C#'s greatest mistakes

Adam Burton adz21c at gmail.com
Sun Nov 28 07:09:16 PST 2010


Jonathan M Davis wrote:

> On Saturday 27 November 2010 19:40:09 Michel Fortin wrote:
>> On 2010-11-27 20:55:51 -0500, Adam Burton <adz21c at gmail.com> said:
>> > Personally I think having an "implements" makes sense (that loops
>> > through the methods of an interface and checks the type has matching
>> > methods, not the same as having a class "implement" an interface which
>> > is more like inheritance). However as you say, that is not how
>> > interfaces in their current form are designed to be used so I
>> > understand why people disagree.
>> 
>> Well, if you consider the previously discussed 'adaptTo' function
>> template, all types can be adapted to an interface (via a
>> template-generated wrapper class). So "implements" for structs isn't
>> too far off, as you can use the struct to implement the interface via
>> 'adaptTo'.
> 
> Except that
> 
> 1, adaptTo!() is going to wrapping the struct in a class, so it's
> technically the class which implements the interface (even if it's just a
> wrapper).
Exactly
> 
> 2. More importantly, now you have the added confusion of is it a class, a
> struct, or a struct wrapped by a class that you're dealing with?
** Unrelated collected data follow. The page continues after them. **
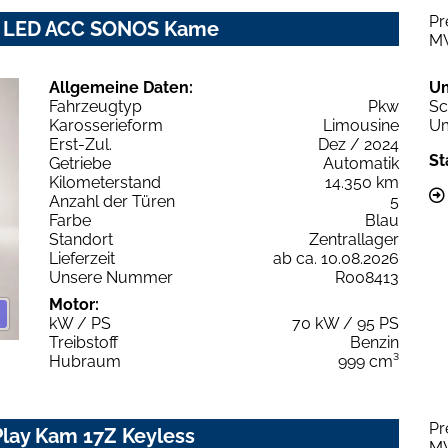
Pr
nic LED ACC SONOS Kame
M
Allgemeine Daten:
U
Fahrzeugtyp
Pkw
Sc
Karosserieform
Limousine
Um
Erst-Zul.
Dez / 2024
St
Getriebe
Automatik
Kilometerstand
14.350 km
Anzahl der Türen
5
Farbe
Blau
Standort
Zentrallager
Lieferzeit
ab ca. 10.08.2026
Unsere Nummer
R008413
Motor:
kW / PS
70 kW / 95 PS
Treibstoff
Benzin
Hubraum
999 cm³
Pr
Play Kam 17Z Keyless
M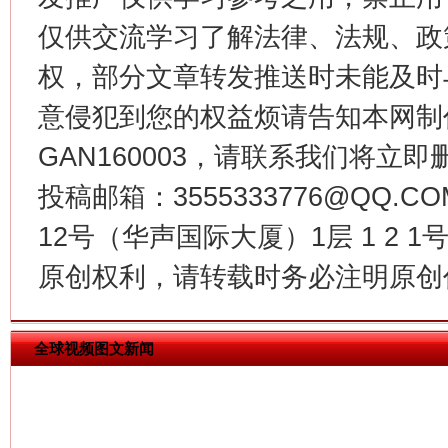
仅供交流学习了解法律、法规、政
权，部分文章转发推送时未能及时
意侵犯到您的权益烦请告知本网制作采编
GAN160003，请联系我们将立即删
投稿邮箱：3555333776@QQ
12号（华声国际大厦）1层 1 2
今
在谋一域中谋全局
原创权利，请转载时务必注明原创作
全球视频图文新闻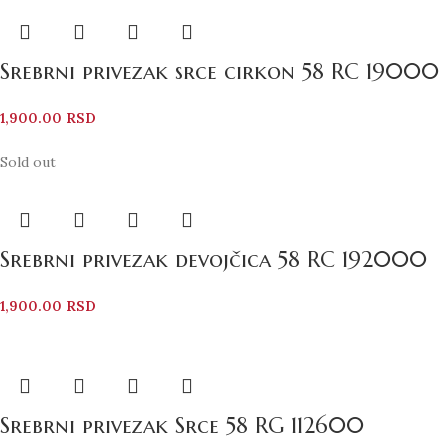
Srebrni privezak srce cirkon 58 RC 19000
1,900.00
RSD
Sold out
Srebrni privezak devojčica 58 RC 192000
1,900.00
RSD
Srebrni privezak Srce 58 RG 112600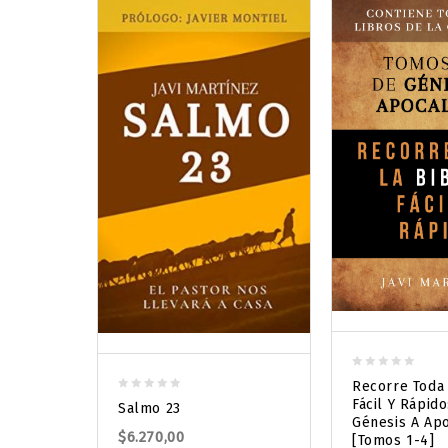
0
Recorre Toda 
out
0
Fácil Y Rápido
Salmo 23
of
out
Génesis A Apo
5
$
6.270,00
of
[Tomos 1-4]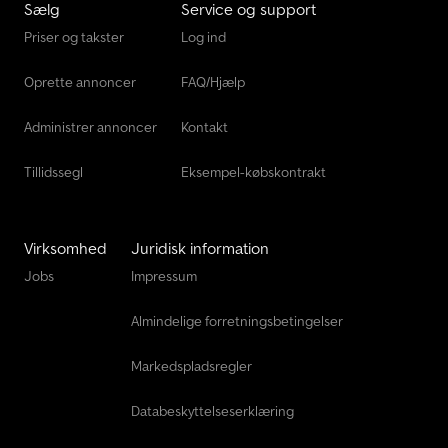
Sælg
Service og support
Priser og takster
Log ind
Oprette annoncer
FAQ/Hjælp
Administrer annoncer
Kontakt
Tillidssegl
Eksempel-købskontrakt
Virksomhed
Juridisk information
Jobs
Impressum
Almindelige forretningsbetingelser
Markedspladsregler
Databeskyttelseserklæring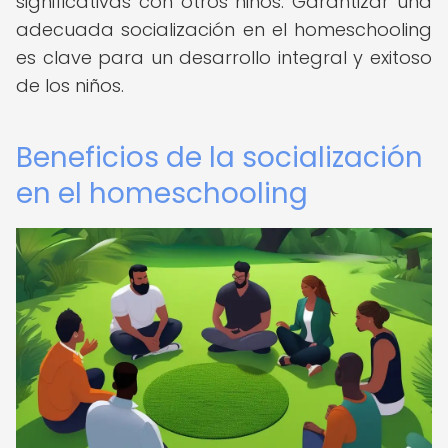
significativas con otros niños. Garantizar una
adecuada socialización en el homeschooling
es clave para un desarrollo integral y exitoso
de los niños.
Beneficios de la socialización
en el homeschooling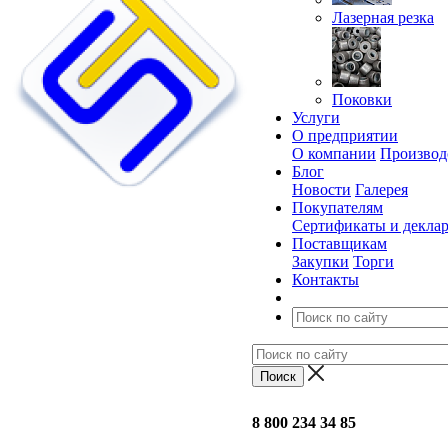
Лазерная резка
Поковки
Услуги
О предприятии
О компании
Производ
Блог
Новости
Галерея
Покупателям
Сертификаты и декла
Поставщикам
Закупки
Торги
Контакты
8 800 234 34 85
So,
> talking about implements can quickly become confusing.
This is why interfaces fall down when being called "interfaces". They force 
reference semantics onto the type, but someone implementing a struct will 
have done so over a class for a good reason. Hence adaptTo can cause 
confusion.
> 
> It quickly starts looking like we need new terms which are more precise if
> we want to have clear conversations on the matter.
> 
> - Jonathan M Davis
That was basically what I was getting at. For me an interface is a 
collection of methods and properties that a type can implement (actually I 
prefer the conformsTo someone mentioned earlier). Where as in reality D has 
it more like a basic type of class that can be inherited and implment its 
abstract methods + properties.

Constraints with templates actually model the idea of an interface far 
better, they check whether said Type conforms to the interface it expects 
and uses it. It doesn't force it to be class like, just a type with a set of 
certain methods. So you are truley "programming to an interface". D's 
interfaces make much more sense to me when I think of them as a purely 
abstract dataless class type.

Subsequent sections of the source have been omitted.